What really sticks out to me is how slowly plants/grasses/trees are coming alive this year, especially in contrast to the last two very warm late winter/early spring periods. It’s obvious why:
Wow, that January cold departure of nearly 8 degrees is one of the largest, or THE largest, of my career here. It was a cold month! But combine the entire 3 month winter period and it was the coldest winter in Portland since I was 10 years old. THAT explains why vegetation is so slow to get going this year. March has been close to normal…just slightly below.
A few hours ago the Vernal, or Spring, Equinox occurred. That means the sun is now halfway between its winter low and summer high position. Yep, if you consider only incoming energy from the sun, we’re halfway to “summer heat”. But of course it takes time for the land/oceans/atmosphere to warm so the seasons lag a bit behind. Here in Portland, on average we tend to see warmest temps about 6 weeks after the summer solstice but only about 2 weeks after the winter solstice.
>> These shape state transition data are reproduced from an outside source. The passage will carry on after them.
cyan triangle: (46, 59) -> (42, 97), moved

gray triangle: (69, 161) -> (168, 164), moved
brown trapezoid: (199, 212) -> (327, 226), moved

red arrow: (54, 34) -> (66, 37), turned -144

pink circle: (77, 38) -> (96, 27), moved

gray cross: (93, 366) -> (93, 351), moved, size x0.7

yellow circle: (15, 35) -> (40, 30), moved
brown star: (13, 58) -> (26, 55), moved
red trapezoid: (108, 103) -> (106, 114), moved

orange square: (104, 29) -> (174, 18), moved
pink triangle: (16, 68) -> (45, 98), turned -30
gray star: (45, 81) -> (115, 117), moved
Note that I use the phrase “astronomical spring”. That’s one thing that drives me nuts…I don’t know how the “start of spring” ever became associated with this date. It’s pretty obvious in most temperate climates that the “season” begins well before the solstices/equinoxes. In meteorology we stick to weather only so we consider all of March a spring month. Yes, it can snow in a spring month, just as it can be hot in a fall month. But we consider spring those 3 months between winter and summer.
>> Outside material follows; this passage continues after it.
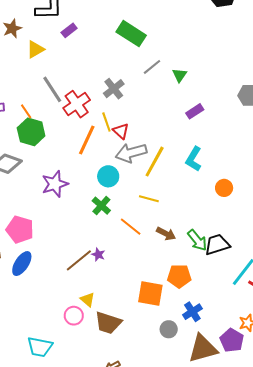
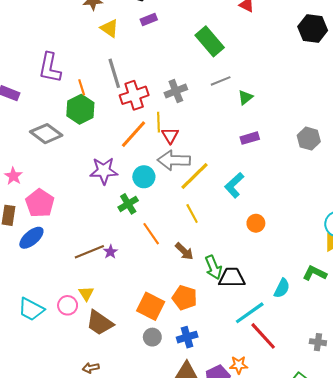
yellow triangle: (35, 49) -> (109, 28), turned 48
purple star: (55, 184) -> (104, 171), moved
yellow line: (149, 199) -> (192, 214), moved, turned 30
gray circle: (169, 329) -> (152, 337), moved
cyan trapezoid: (40, 347) -> (31, 309), moved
It’s also quite obvious that the wet pattern is going to continue for a while longer, into the beginning of Oregon’s Spring Break this coming weekend. Sorry kids!
By the way, while putting together a winter recap for our local AMS chapter meeting tonight I stumbled across this picture. I snapped it at the end of the last Gorge ice storm of the season (February 9th) when I happened to be at home. Click on the picture and take a very close look. At that point I had just under 1/2″ ice on trees/objects and the temperature had climbed to around 33 degrees.
Do you see the green trees in the distance at the top of the clearcut maybe 1/2 mile away at most? There is no ice just 200-400′ higher in elevation! The cold layer of air in the Gorge was getting thinner and thinner and 50 degree air was over the top of that for many hours before this time. You’re looking through a freezing layer of air stuck in a small valley into the very mild air overhead! That pic should go in a meteorology textbook (minus last summer’s pool). Within an hour after I took that picture the southerly wind punched through and all the ice was off the trees in a half hour or less. Lots of noise! Within a few days beyond that time (around Valentine’s Day) all the ice/snow was finally off my driveway for the first time in 5 weeks.
Today will be showery, although I don’t think it’ll be real wet. A gusty east wind is blowing through the Gorge too, but at least it’s way to warm to produce freezing rain this time.